La primera fundación de los oblatos en las islas británicas data de 1843. A la muerte del Fundador, en 1861, se contaban unas sesenta personas de origen irlandés. Entre éstas, el hermano Laurent Biggan se hizo notar por el papel importante que desempeñó sobre todo en la educación.

Católico convencido
Nacido en Cootehill, en la provincia de Ulster, el 14 de febrero de 1810, durante toda su vida profesó la fe católica que sus padres le habían transmitido. Chico muy inteligente, el joven Laurent, a los quince años, consiguió el premio de matemáticas en un concurso público abierto a estudiantes de todas las edades. Este triunfo le permitiría aspirar a un porvenir prometedor, con tal que aceptara renegar de su fe. Sin embargo, prefirió quedar fiel a los compromisos de su bautismo y renunció a estas ventajas temporales. Enseñó antes en su país natal. Unos diez años después, al enterarse de que los hijos de sus compatriotas que vivían en Escocia no tenían profesores, solicitó y consiguió, a pesar de su doble condición de irlandés y católico, un puesto de profesor en la Escuela nacional de Edimburgo. Durante una misión predicada por el padre Robert Cooke, conoció a los oblatos y, a los cuarenta y cinco años, decidió entrar en el noviciado. Una vez oblato, en 1856, le confiaron la dirección de las escuelas de Inchicore, puesto que ocupó dejando a todos complacidos. A lo largo de una estancia de unos años en Leith, en el norte de Escocia, fue testigo de una aventura rocambolesca que ocurrió a los presbiterianos del lugar.

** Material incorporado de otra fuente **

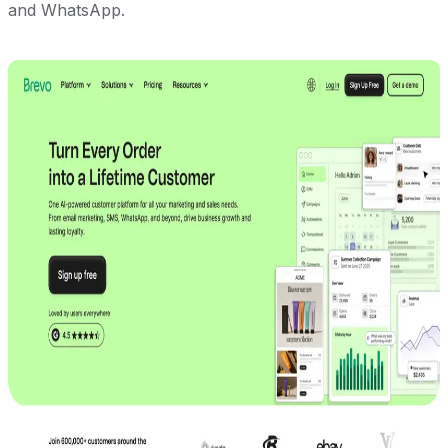
and WhatsApp.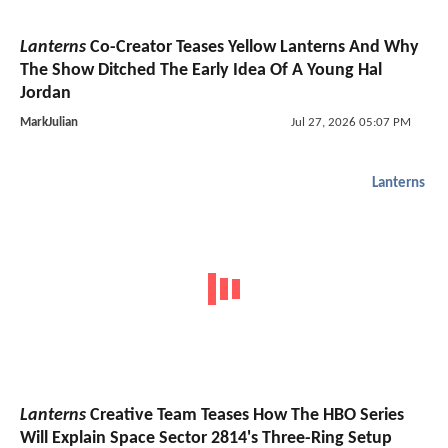
Lanterns
Co-Creator Teases Yellow Lanterns And Why
The Show Ditched The Early Idea Of A Young Hal
Jordan
MarkJulian
Jul 27, 2026 05:07 PM
Lanterns
Lanterns
Creative Team Teases How The HBO Series
Will Explain Space Sector 2814's Three-Ring Setup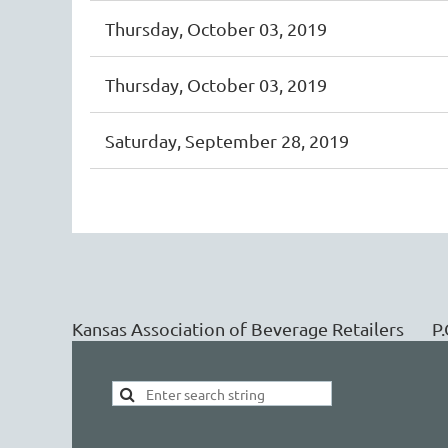
Thursday, October 03, 2019
Thursday, October 03, 2019
Saturday, September 28, 2019
<< First
< Prev
Next >
Last >>
Kansas Association of Beverage Retailers 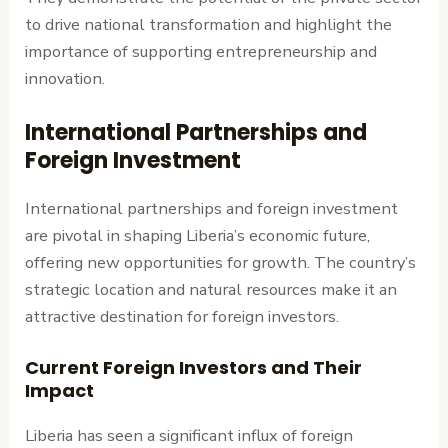
to drive national transformation and highlight the
importance of supporting entrepreneurship and
innovation.
International Partnerships and
Foreign Investment
International partnerships and foreign investment
are pivotal in shaping Liberia’s economic future,
offering new opportunities for growth. The country’s
strategic location and natural resources make it an
attractive destination for foreign investors.
Current Foreign Investors and Their
Impact
Liberia has seen a significant influx of foreign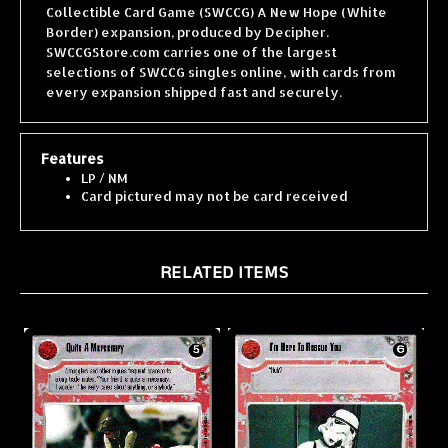
Border) expansion, produced by Decipher.
SWCCGStore.com carries one of the largest
selections of SWCCG singles online, with cards from
every expansion shipped fast and securely.
Features
LP / NM
Card pictured may not be card received
RELATED ITEMS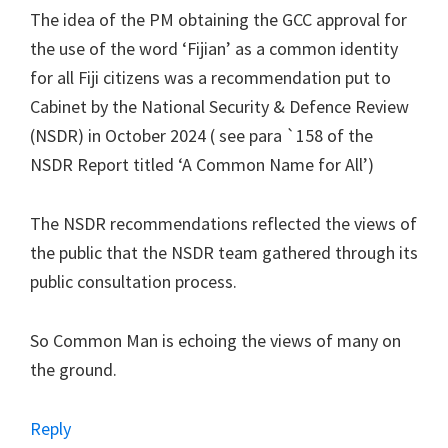
The idea of the PM obtaining the GCC approval for
the use of the word ‘Fijian’ as a common identity
for all Fiji citizens was a recommendation put to
Cabinet by the National Security & Defence Review
(NSDR) in October 2024 ( see para `158 of the
NSDR Report titled ‘A Common Name for All’)
The NSDR recommendations reflected the views of
the public that the NSDR team gathered through its
public consultation process.
So Common Man is echoing the views of many on
the ground.
Reply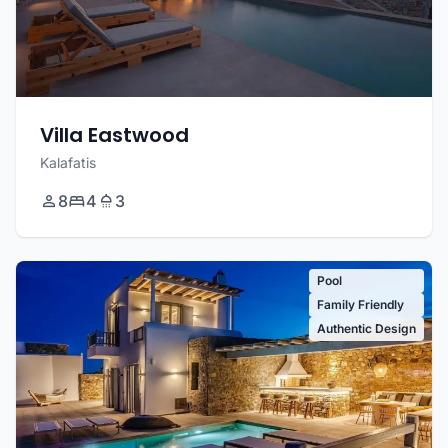
Villa Eastwood
Kalafatis
8
4
3
Pool
Family Friendly
Authentic Design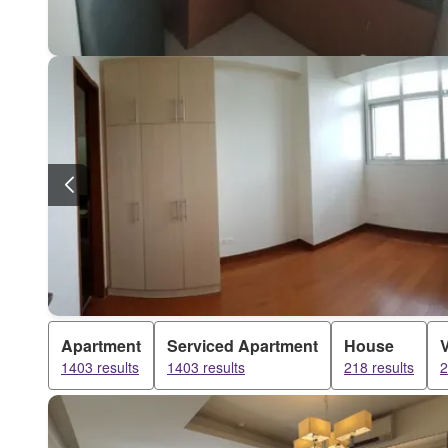
Apartment
Serviced Apartment
House
V
1403 results
1403 results
218 results
2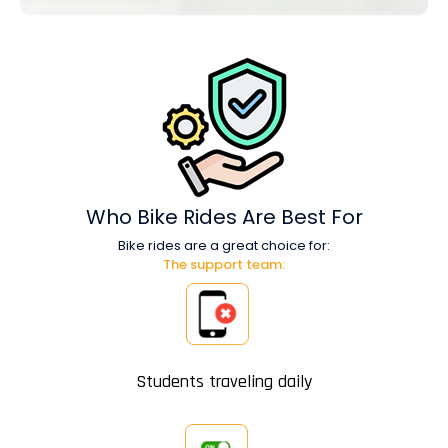
Who Bike Rides
Are Best For
Bike rides are a great choice for:
The support team:
Students traveling daily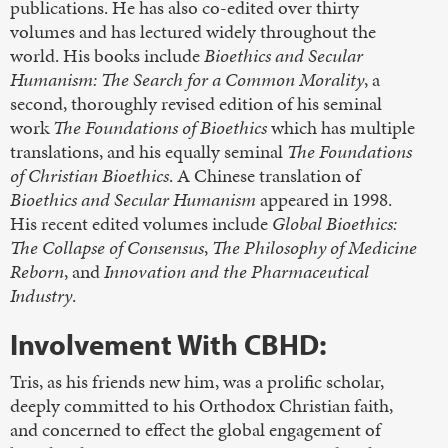
publications. He has also co-edited over thirty
volumes and has lectured widely throughout the
world. His books include
Bioethics and Secular
Humanism: The Search for a Common Morality
, a
second, thoroughly revised edition of his seminal
work
The Foundations of Bioethics
which has multiple
translations, and his equally seminal
The Foundations
of Christian Bioethics
. A Chinese translation of
Bioethics and Secular Humanism
appeared in 1998.
His recent edited volumes include
Global Bioethics:
The Collapse of Consensus
,
The Philosophy of Medicine
Reborn
, and
Innovation and the Pharmaceutical
Industry
.
Involvement With CBHD:
Tris, as his friends new him, was a prolific scholar,
deeply committed to his Orthodox Christian faith,
and concerned to effect the global engagement of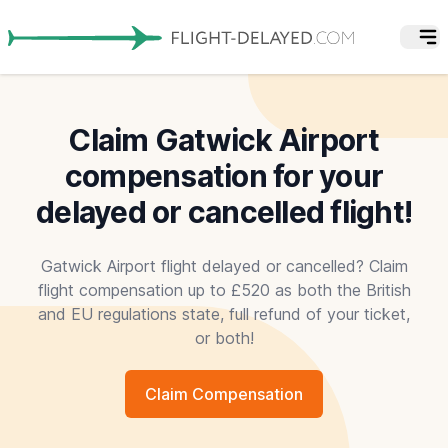
Claim Gatwick Airport
compensation for your
delayed or cancelled flight!
Gatwick Airport flight delayed or cancelled? Claim
flight compensation up to £520 as both the British
and EU regulations state, full refund of your ticket,
or both!
Claim Compensation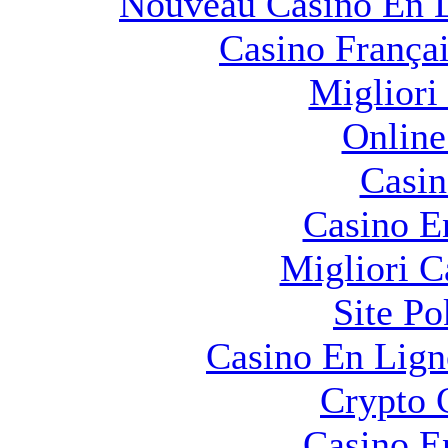
Nouveau Casino En L
Casino França
Migliori
Online
Casin
Casino E
Migliori 
Site Po
Casino En Lign
Crypto 
Casino E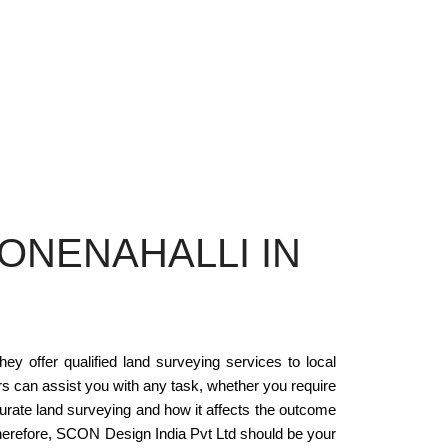
ONENAHALLI IN
ey offer qualified land surveying services to local
s can assist you with any task, whether you require
urate land surveying and how it affects the outcome
 Therefore, SCON Design India Pvt Ltd should be your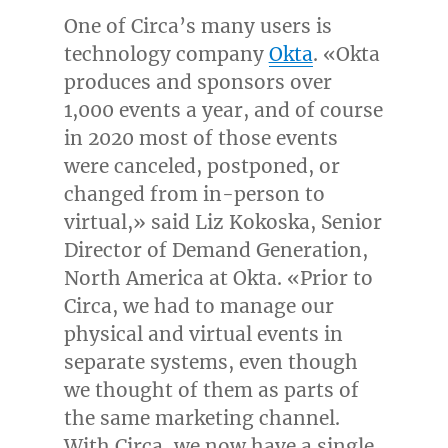
One of Circa’s many users is
technology company
Okta
. «Okta
produces and sponsors over
1,000 events a year, and of course
in 2020 most of those events
were canceled, postponed, or
changed from in-person to
virtual,» said
Liz Kokoska
, Senior
Director of Demand Generation,
North America
at Okta. «Prior to
Circa, we had to manage our
physical and virtual events in
separate systems, even though
we thought of them as parts of
the same marketing channel.
With Circa, we now have a single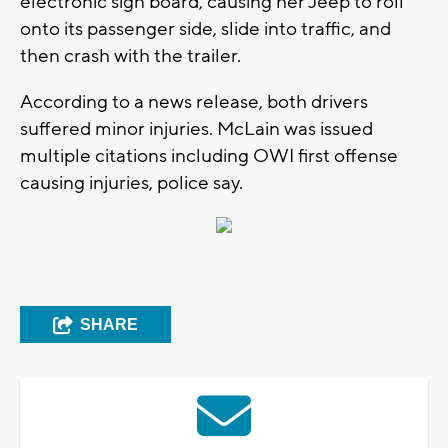
electronic sign board, causing her Jeep to roll
onto its passenger side, slide into traffic, and
then crash with the trailer.
According to a news release, both drivers
suffered minor injuries. McLain was issued
multiple citations including OWI first offense
causing injuries, police say.
SHARE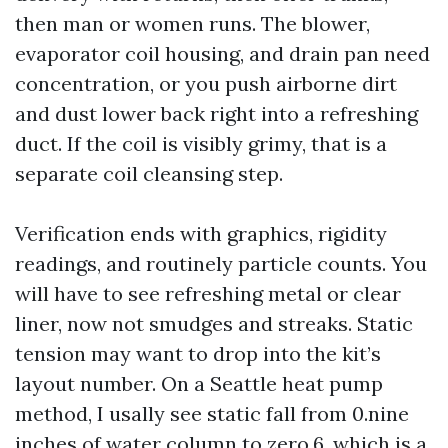
then man or women runs. The blower,
evaporator coil housing, and drain pan need
concentration, or you push airborne dirt
and dust lower back right into a refreshing
duct. If the coil is visibly grimy, that is a
separate coil cleansing step.
Verification ends with graphics, rigidity
readings, and routinely particle counts. You
will have to see refreshing metal or clear
liner, now not smudges and streaks. Static
tension may want to drop into the kit’s
layout number. On a Seattle heat pump
method, I usally see static fall from 0.nine
inches of water column to zero.6, which is a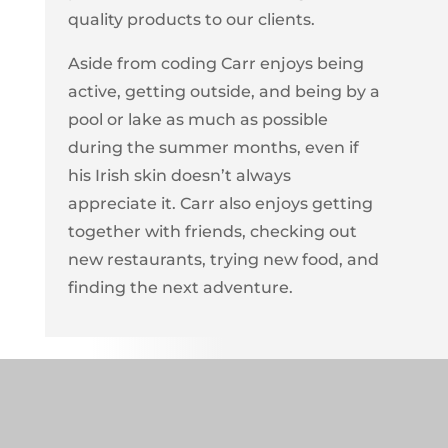
quality products to our clients.
Aside from coding Carr enjoys being
active, getting outside, and being by a
pool or lake as much as possible
during the summer months, even if
his Irish skin doesn’t always
appreciate it. Carr also enjoys getting
together with friends, checking out
new restaurants, trying new food, and
finding the next adventure.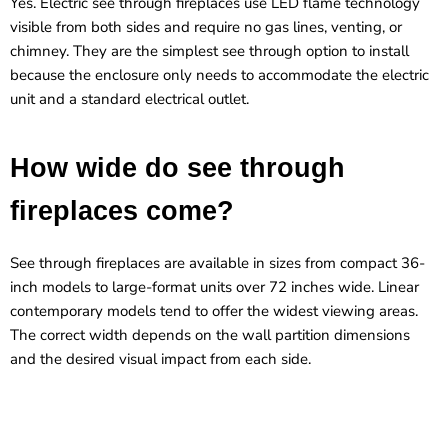
Yes. Electric see through fireplaces use LED flame technology
visible from both sides and require no gas lines, venting, or
chimney. They are the simplest see through option to install
because the enclosure only needs to accommodate the electric
unit and a standard electrical outlet.
How wide do see through
fireplaces come?
See through fireplaces are available in sizes from compact 36-
inch models to large-format units over 72 inches wide. Linear
contemporary models tend to offer the widest viewing areas.
The correct width depends on the wall partition dimensions
and the desired visual impact from each side.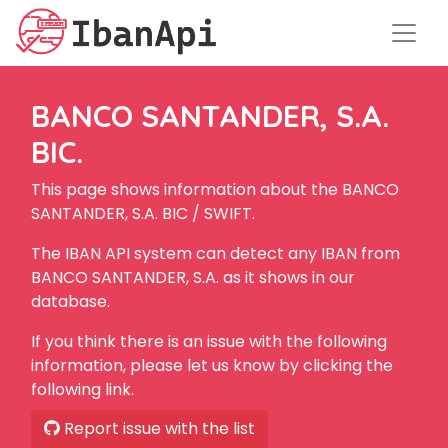
BANCO SANTANDER, S.A.
BIC.
This page shows information about the BANCO
SANTANDER, S.A. BIC / SWIFT.
The IBAN API system can detect any IBAN from
BANCO SANTANDER, S.A. as it shows in our
database.
If you think there is an issue with the following
information, please let us know by clicking the
following link.
Report issue with the list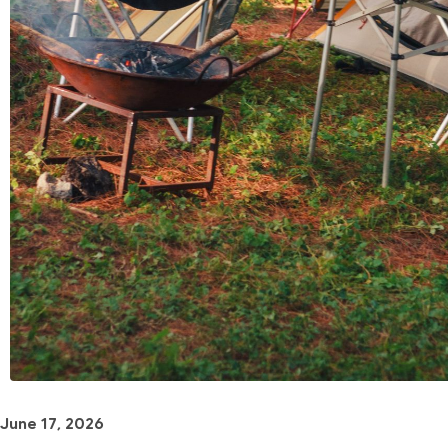
June 17, 2026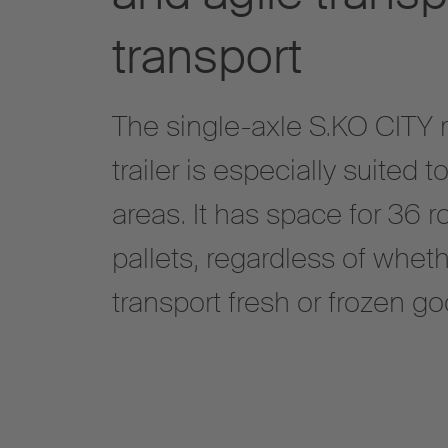
transport
The single-axle S.KO CITY 
trailer is especially suited
areas. It has space for 36 r
pallets, regardless of wheth
transport fresh or frozen go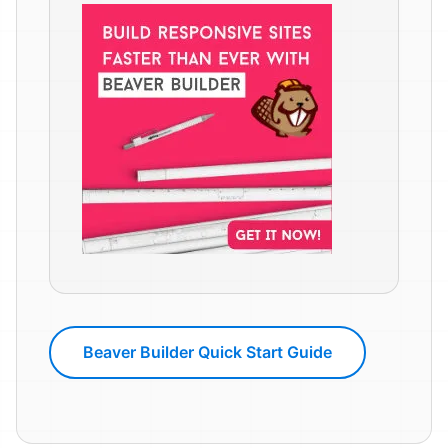
Beaver Builder Quick Start Guide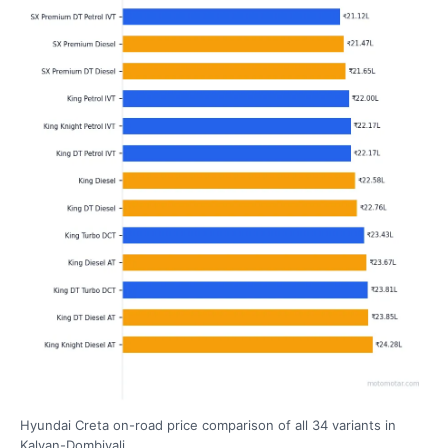
Hyundai Creta on-road price comparison of all 34 variants in
Kalyan-Dombivali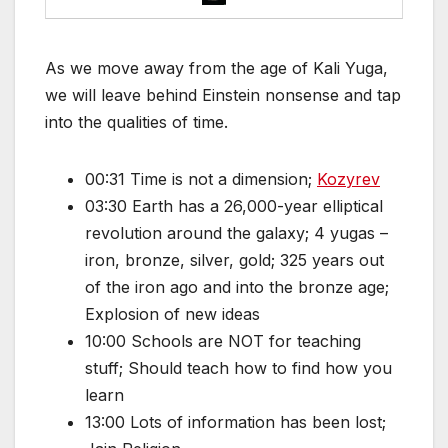
As we move away from the age of Kali Yuga,
we will leave behind Einstein nonsense and tap
into the qualities of time.
00:31 Time is not a dimension;
Kozyrev
03:30 Earth has a 26,000-year elliptical
revolution around the galaxy; 4 yugas –
iron, bronze, silver, gold; 325 years out
of the iron ago and into the bronze age;
Explosion of new ideas
10:00 Schools are NOT for teaching
stuff; Should teach how to find how you
learn
13:00 Lots of information has been lost;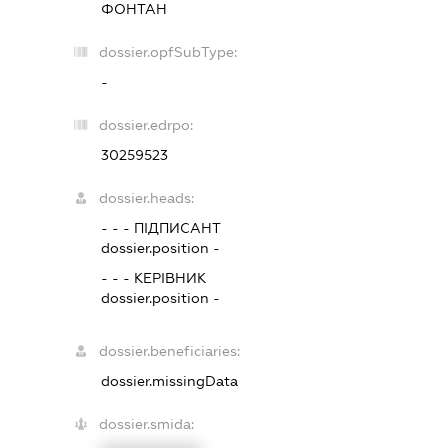
ФОНТАН
dossier.opfSubType:
-
dossier.edrpo:
30259523
dossier.heads:
- -
-
ПІДПИСАНТ
dossier.position -
- -
-
КЕРІВНИК
dossier.position -
dossier.beneficiaries:
dossier.missingData
dossier.smida: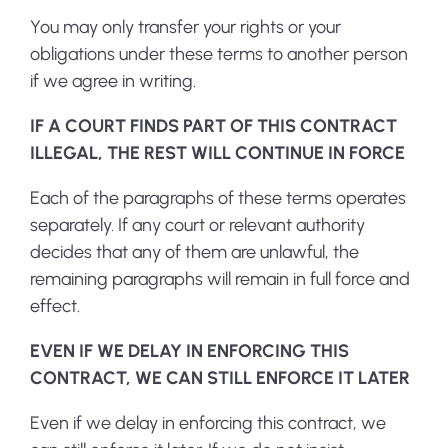
You may only transfer your rights or your
obligations under these terms to another person
if we agree in writing.
IF A COURT FINDS PART OF THIS CONTRACT
ILLEGAL, THE REST WILL CONTINUE IN FORCE
Each of the paragraphs of these terms operates
separately. If any court or relevant authority
decides that any of them are unlawful, the
remaining paragraphs will remain in full force and
effect.
EVEN IF WE DELAY IN ENFORCING THIS
CONTRACT, WE CAN STILL ENFORCE IT LATER
Even if we delay in enforcing this contract, we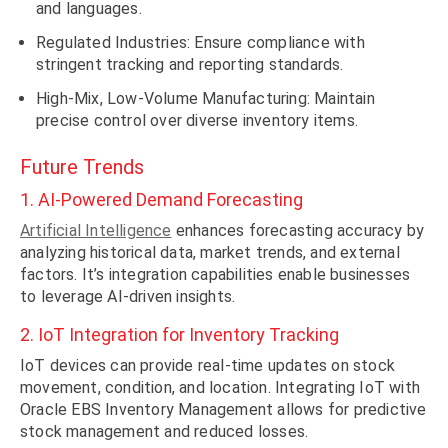
and languages.
Regulated Industries: Ensure compliance with
stringent tracking and reporting standards.
High-Mix, Low-Volume Manufacturing: Maintain
precise control over diverse inventory items.
Future Trends
1. AI-Powered Demand Forecasting
Artificial Intelligence
enhances forecasting accuracy by
analyzing historical data, market trends, and external
factors. It’s integration capabilities enable businesses
to leverage AI-driven insights.
2. IoT Integration for Inventory Tracking
IoT devices can provide real-time updates on stock
movement, condition, and location. Integrating IoT with
Oracle EBS Inventory Management allows for predictive
stock management and reduced losses.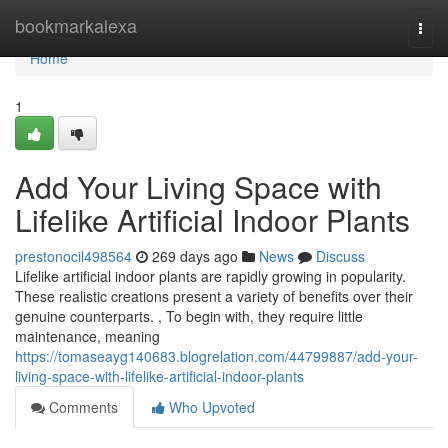
Home
bookmarkalexa
Togg
navi
Home
1
Add Your Living Space with
Lifelike Artificial Indoor Plants
prestonocil498564
269 days ago
News
Discuss
Lifelike artificial indoor plants are rapidly growing in popularity.
These realistic creations present a variety of benefits over their
genuine counterparts. , To begin with, they require little
maintenance, meaning
https://tomaseayg140683.blogrelation.com/44799887/add-your-
living-space-with-lifelike-artificial-indoor-plants
Comments
Who Upvoted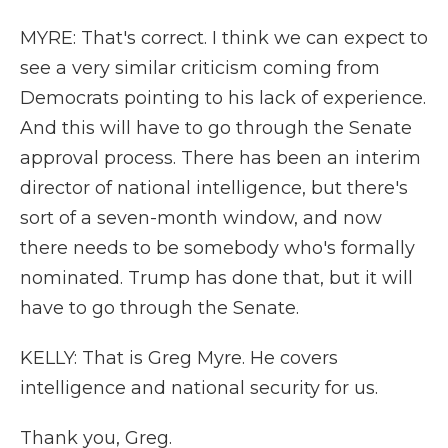
MYRE: That's correct. I think we can expect to
see a very similar criticism coming from
Democrats pointing to his lack of experience.
And this will have to go through the Senate
approval process. There has been an interim
director of national intelligence, but there's
sort of a seven-month window, and now
there needs to be somebody who's formally
nominated. Trump has done that, but it will
have to go through the Senate.
KELLY: That is Greg Myre. He covers
intelligence and national security for us.
Thank you, Greg.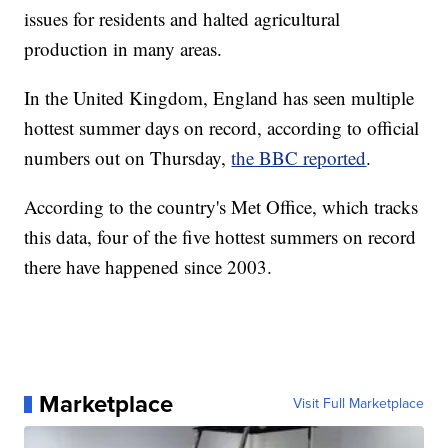
issues for residents and halted agricultural
production in many areas.
In the United Kingdom, England has seen multiple
hottest summer days on record, according to official
numbers out on Thursday,
the BBC reported
.
According to the country's Met Office, which tracks
this data, four of the five hottest summers on record
there have happened since 2003.
Marketplace
Visit Full Marketplace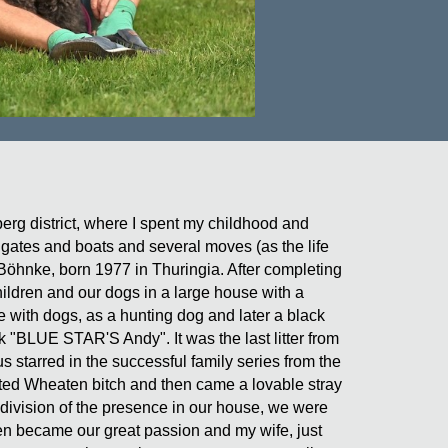
erg district, where I spent my childhood and
rigates and boats and several moves (as the life
i-Böhnke, born 1977 in Thuringia. After completing
ildren and our dogs in a large house with a
e with dogs, as a hunting dog and later a black
 "BLUE STAR'S Andy". It was the last litter from
tarred in the successful family series from the
ted Wheaten bitch and then came a lovable stray
 division of the presence in our house, we were
hen became our great passion and my wife, just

Pánico entre los protestantes 
Los primeros religiosos que volvieron a Escocia, después de tres siglos de destierro, fueron los Oblatos de María Inmaculada, en 1852. Cuando, ocho años después, empezaron a construir una segunda residencia, en Leith, los protestantes tuvieron miedo. “El cielo nos castigará, decían los discípulos fanáticos de John Knox, si no nos oponemos contra esta invasión de monjes”. Oponerse, sí, pero ¿cómo? Después de muchas vacilaciones, prepararon una larga protesta escrita en un pergamino, en la que condenaban expresamente a los papistas que invadían su región. Si no podían impedírselo con la fuerza, querían por lo menos que las generaciones futuras supieran que el “enemigo” se había instalado en esta ciudad contra su voluntad. La protesta que todos los adeptos de la secta habían redactado y firmado con coraje estaba preparada. ¿Qué se iba a hacer? Se vaciló en publicarla en los periódicos, pues se temían estos diablos de irlandeses católicos, por la mayoría robustos descargadores. La prudencia les sugirió recurrir a un expediente ingenioso: enterraron en una caja de lata el precioso pergamino junto con una Biblia protestante y panfletos virulentos contra el catolicismo. Un obrero se encargó de esconder el paquete en una de las paredes de la casa en construcción. ¡Ya se había salvado el honor! Cuando, dentro de algunos siglos, esta casa caiga en ruinas, la posteridad se enterará con un legítimo orgullo de que en esa época ¡había hombres intrépidos en Leith!

Artificio desvanecido
María Inmaculada veló sobre la casa de los oblatos. El arquitecto, durante una inspección de obras, se dio cuenta de que una de las paredes no estaba en su sitio. Mandó que se volcara esta pared y que se recogiera un metro más lejos. Es precisamente durante esta demolición, el 15 de agosto 1860, día de la Asunción de la Santa Virgen (es importante la fecha), que el hermano Biggan, acompañado por el padre Patrick Kirby, divisó, entre las grietas de una porción de pared, algo brillante. Lo dos se acercaron… alejaron las tablas y se apropiaron del objeto sospechoso. Lo rompieron para sacar lo que contenía. Al asombro siguió una explosión de risas. Como un reguero de pólvora, el ruido de la “caja de lata” se propagó en toda la ciudad. En cualquier parte, en los salones, en los bares y en las riberas, se contó el famoso descubrimiento. Los firmantes no sabían más dónde esconder su vergüenza y su descontento. Sí, en realidad, ¡sus descendientes habrían tenido toda la razón para ser orgullosos!